Saturday, April 5, 2008

Va. governor orders moratorium on executions

Edward Nathaniel Bell, right, is sentenced to death in Winchester, Va., in 2001, for the murder of Winchester Police Sgt. Ricky Timbrook. Gov. Tim Kaine stayed Bell's execution pending a U.S. Supreme Court ruling on lethal injections.
File photo by Scott Mason, The Winchester Star
Edward Nathaniel Bell, right, is sentenced to death in Winchester, Va., in 2001, for the murder of Winchester Police Sgt. Ricky Timbrook. Gov. Tim Kaine stayed Bell's execution pending a U.S. Supreme Court ruling on lethal injections.

RICHMOND, Va. (AP) — Virginia has put all executions on hold until the U.S. Supreme Court decides whether lethal injections are constitutional.

Gov. Timothy Kaine ordered the moratorium on Tuesday in delaying the scheduled April 8 execution of Edward Nathaniel Bell until July 24.

It is the 30th such stay of execution nationally since September, when the Supreme Court agreed to hear a Kentucky case that challenged the constitutionality of lethal injections. Other executions are not being scheduled pending the ruling, expected in late June.

"That's the pattern all over the country — dates are not being set," Richard Dieter, executive director of the Death Penalty Information Center, said Wednesday.

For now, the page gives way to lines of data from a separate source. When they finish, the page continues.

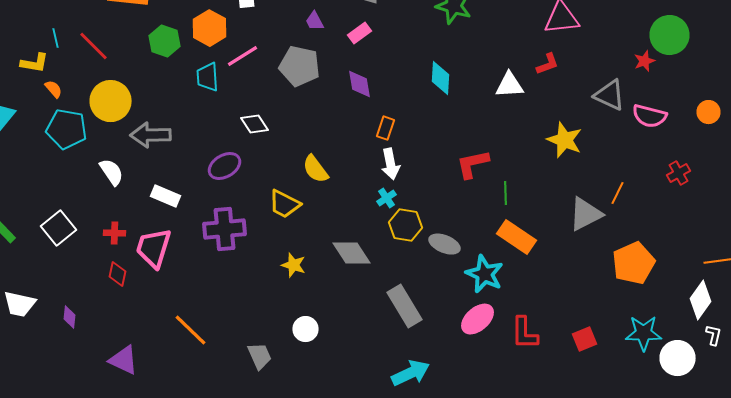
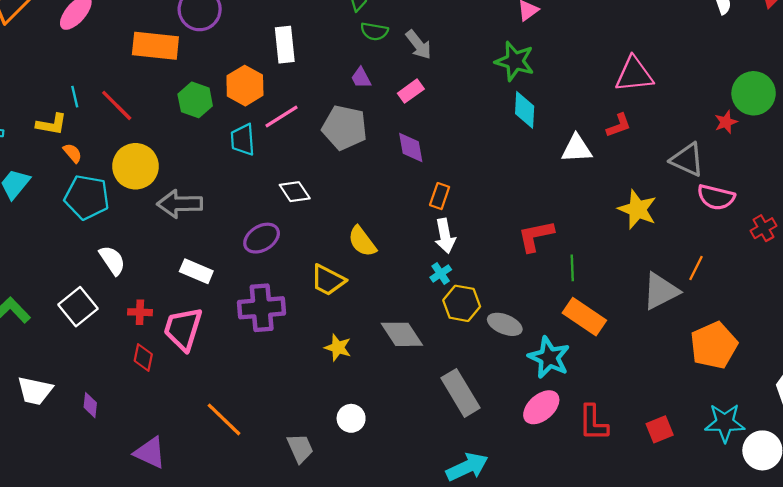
cyan diamond: (440, 78) -> (525, 110), moved
pink semicircle: (650, 116) -> (716, 197), moved
white semicircle: (112, 172) -> (112, 260), moved
red cross: (678, 173) -> (763, 228), moved

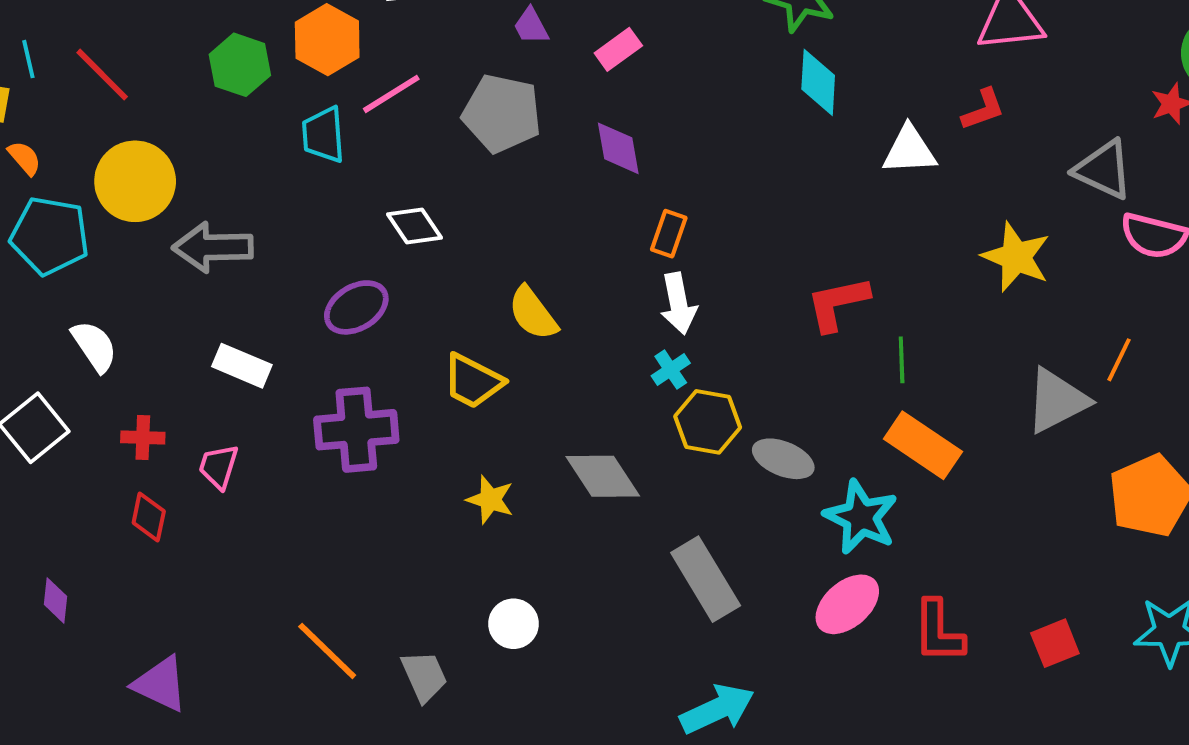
pink trapezoid: (183, 329) -> (219, 467), size x0.6
orange line: (224, 419) -> (327, 651), moved

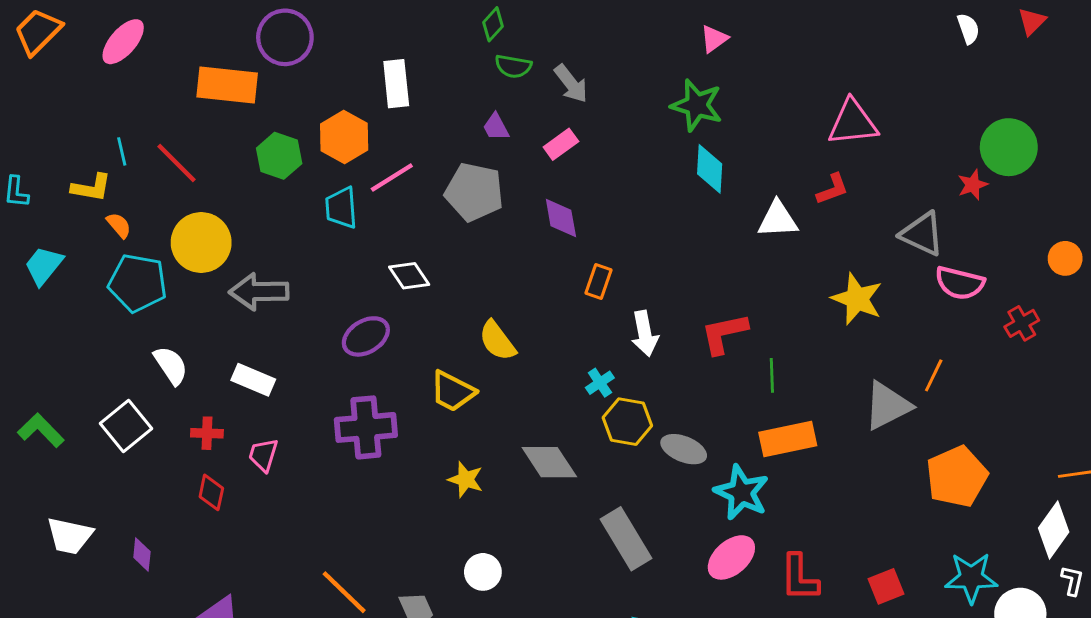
white arrow: (678, 304) -> (645, 334), moved
white rectangle: (242, 366) -> (253, 380), moved
orange rectangle: (923, 445) -> (788, 439), turned -46

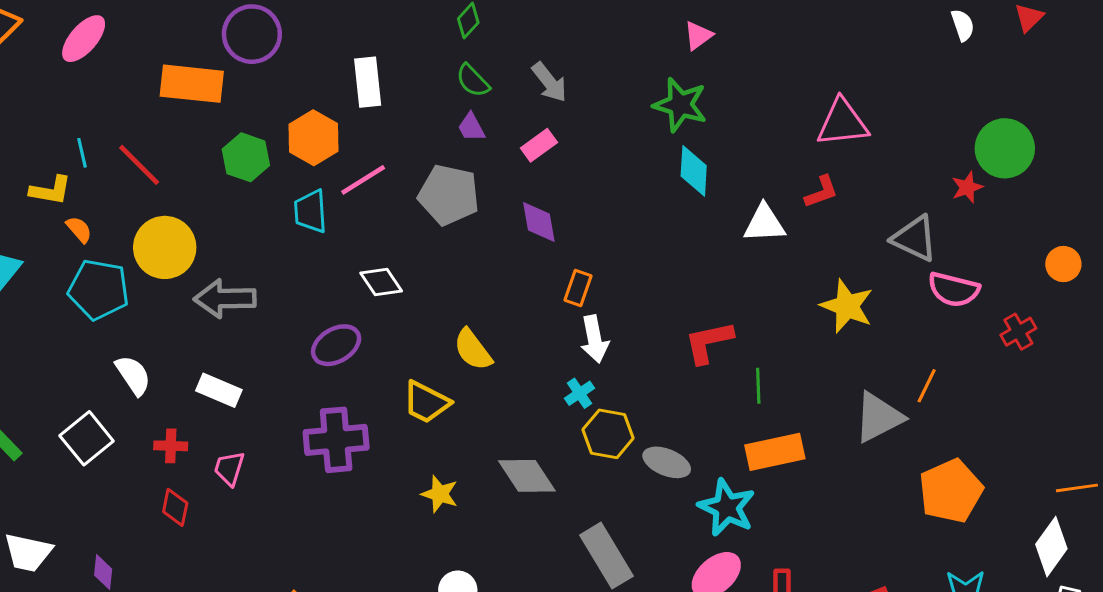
green semicircle: (513, 66) -> (473, 81), moved, turned 36
white arrow: (645, 334) -> (595, 339), moved

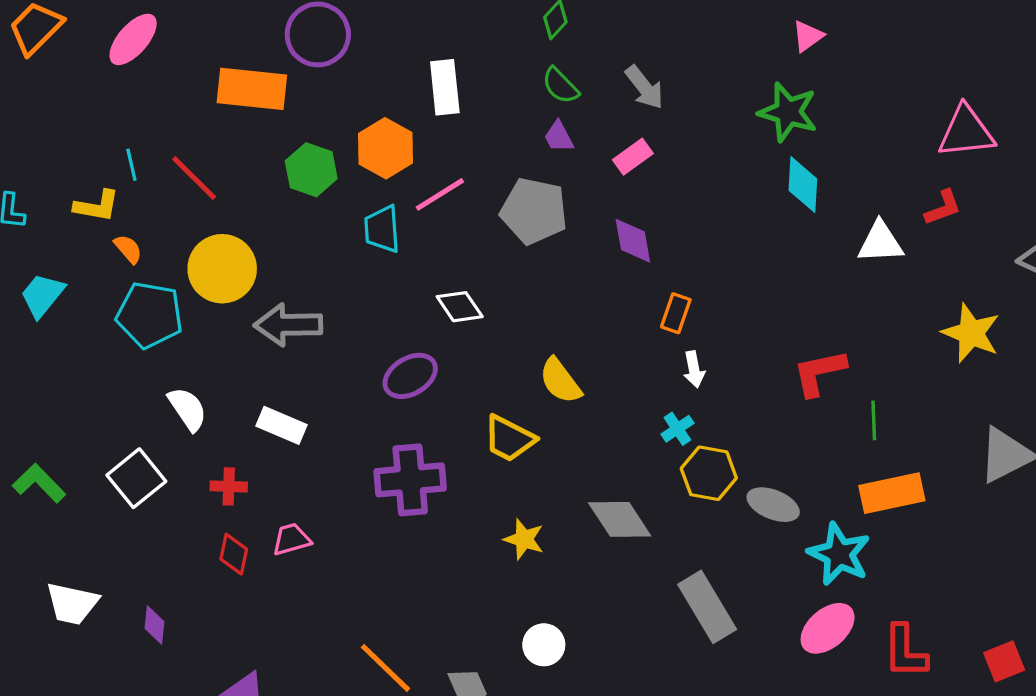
white arrow: (595, 339) -> (694, 369), size x0.7
pink trapezoid: (229, 468) -> (291, 539), moved, turned 57

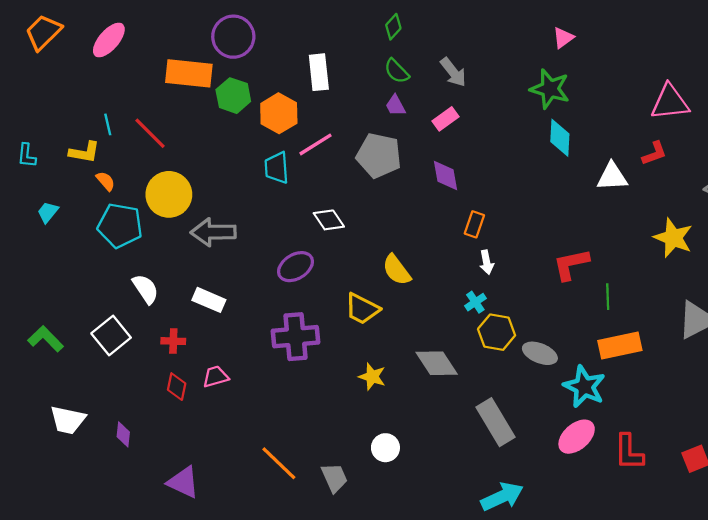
green hexagon: (311, 170) -> (233, 96), moved
cyan trapezoid: (42, 295) -> (48, 212), size x0.7

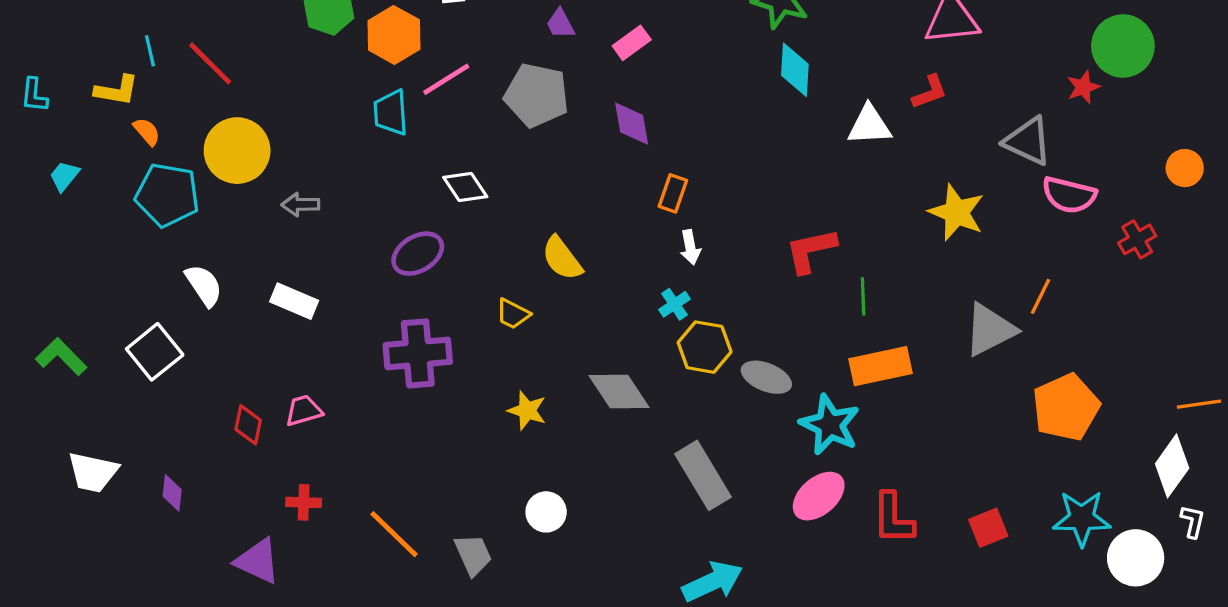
gray arrow: (213, 232) -> (300, 204), size x0.6
yellow trapezoid: (362, 309) -> (513, 314), size x0.7
red cross: (173, 341) -> (304, 502), moved

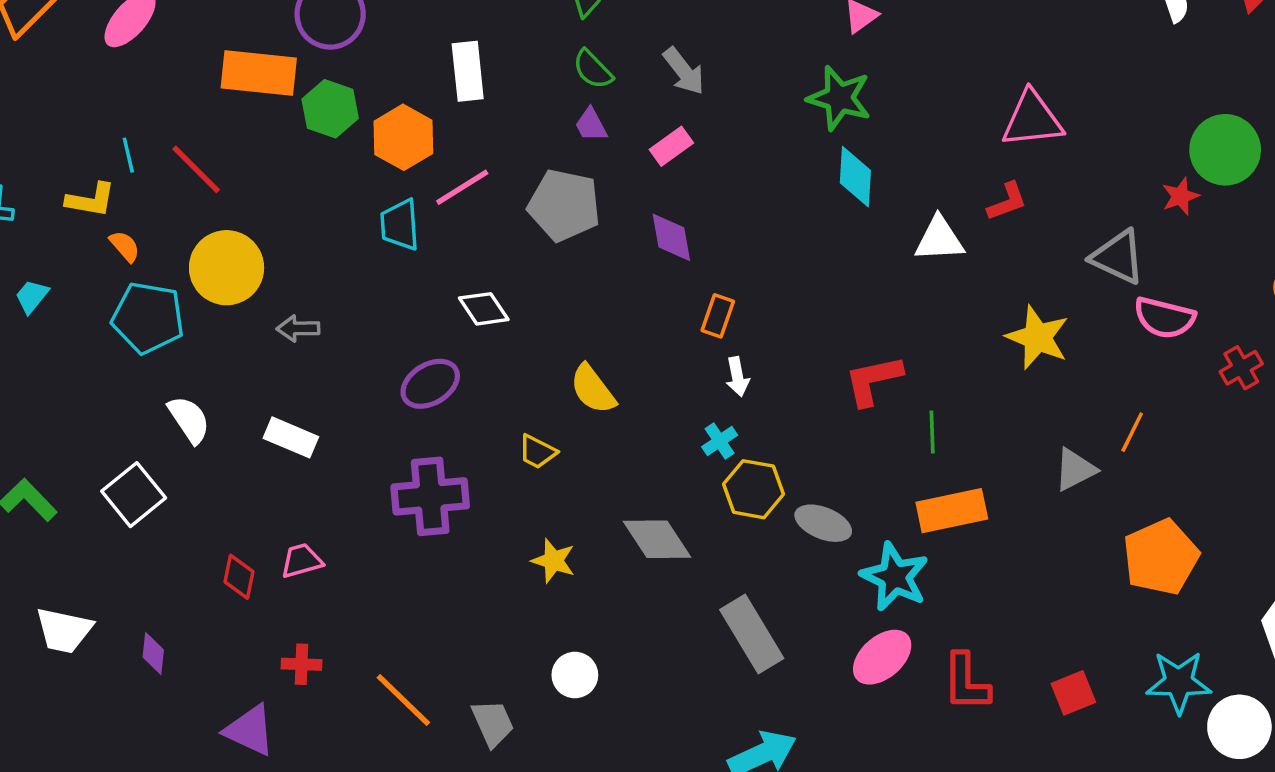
gray triangle: (990, 330) -> (1075, 470), size x0.7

Virginia is among 35 states that use lethal injection.

Bell, 43, was convicted in 2001 and sentenced to die for the October 1999 shooting of Winchester police Sgt. Ricky Timbrook.

Earlier, the planned October execution of Virginia death row inmate Christopher Scott Emmett also was stayed pending the court review.

Since the Supreme Court allowed states to reinstate capital punishment in 1976, 1,099 executions have been carried out in the United States, including 98 in Virginia, according to the Death Penalty Information Center. Only Texas has carried out more executions, at 405.

Lethal injection, devised as a humane alternative to electrocution and the gas chamber, has come under attack because of reports that a series of three drugs administered in the process doesn't always work as quickly as intended and that inmates might die in excruciating pain.

The U.S. Constitution forbids cruel and unusual punishment.